Package 'rtk'

Title: Rarefaction Tool Kit
Description: Rarefy data, calculate diversity and plot the results.
Authors: Paul Saary, Falk Hildebrand
Maintainer: Paul Saary <[email protected]>
License: GPL (>= 2)
Version: 0.2.6.1
Built: 2024-12-17 06:53:28 UTC
Source: CRAN

Help Index


Rarefaction Tool Kit

Description

Rarefy data, calculate diversity and plot the results.

Details

The DESCRIPTION file:

Package: rtk
Type: Package
Title: Rarefaction Tool Kit
Version: 0.2.6.1
Date: 2020-06-13
Author: Paul Saary, Falk Hildebrand
Maintainer: Paul Saary <[email protected]>
Description: Rarefy data, calculate diversity and plot the results.
License: GPL (>= 2)
Imports: Rcpp (>= 0.12.3),methods
LinkingTo: Rcpp
SystemRequirements: C++11
Suggests: testthat
NeedsCompilation: yes
Packaged: 2020-06-13 07:47:21 UTC; paul
Repository: CRAN
Date/Publication: 2020-06-13 09:00:02 UTC

Index of help topics:

collectors.curve        collectors.curve
get.diversity           get.diversity
plot                    Plot rarfeaction results
rtk                     Rarefy tables
rtk-package             Rarefaction Tool Kit

This package might be used to rarefy data and compute diversity measures.

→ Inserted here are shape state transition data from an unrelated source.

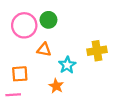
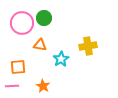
orange star: (56, 86) -> (43, 86), moved

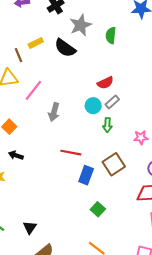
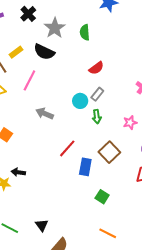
red semicircle: (105, 83) -> (96, 68), moved
pink line: (33, 90) -> (29, 80), moved
gray arrow: (54, 112) -> (45, 114), turned 108
red line: (71, 153) -> (67, 148), turned -48
black arrow: (16, 155) -> (18, 172), moved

Rarefied tables can be returned to R and be further processed.

Author(s)

Paul Saary, Falk Hildebrand

Maintainer: Paul Saary <[email protected]>

References

Saary, Paul, et al. "RTK: efficient rarefaction analysis of large datasets." Bioinformatics (2017): btx206.

See Also

rtk, plot.rtk, collectors.curve


collectors.curve

Description

Collectorscurves visualize the richness gained by picking more samples.

Usage

collectors.curve(x, y = NULL, col = 1, times = 10, bin = 3, add = FALSE, 
	                 ylim = NULL, xlim = NULL, doPlot = TRUE, rareD = NULL, 
	                 cls = NULL, pch = 20, col2 = NULL, accumOrder = NULL, ...)

Arguments

x

Input a rarefaction object with one matrix and one depth or dataframe/matrix or the output of collectors.curve itself

y

secondary input matrix for comparative plots

col

fill color of the boxplots (set to c(0) for no color)

times

Number of times the sampeling of samples should be perfomed

bin

Number of samples to be added each step. Usefull to adjust for a quick glance.

add

add the plot to an existing plot?

ylim

Limits for Y-scale

xlim

Limits for X-scale

doPlot

should this function plot the collectors curve, or just return an object that can be plotted later with this function?

rareD

Depth to which rarefy the dataset using rtk

cls

vector describing the class of each input sample

pch

Plotting symbols

col2

Color for the border of the boxplot, defaults to col

accumOrder

accumulate successively within each class, given by cls in the order given in this vector. All classes in cls must be represented in this vector.

...

Options passed to plot or boxplot

Details

The function collectors.curve can visualize the richness a dataset has, if sampels are picked at random. It can handle rareafaction results as well as normal dataframes.

Author(s)

Falk Hildebrand, Paul Saary

References

Saary, Paul, et al. "RTK: efficient rarefaction analysis of large datasets." Bioinformatics (2017): btx206.

See Also

Use plot.rtk for how to plot your results.

Examples

require("rtk")
# Collectors Curve dataset should be broad and contain many samples (columns)
data       <- matrix(sample(x = c(rep(0, 15000),rep(1:10, 100)),
                     size = 10000, replace = TRUE), ncol = 80)
data.r     <- rtk(data, ReturnMatrix = 1, depth = min(colSums(data)))
# collectors curve on dataframe/matrix
collectors.curve(data, xlab = "No. of samples", ylab = "richness")
# same with rarefaction results (one matrix recommended)
collectors.curve(data.r, xlab = "No. of samples (rarefied data)", ylab = "richness")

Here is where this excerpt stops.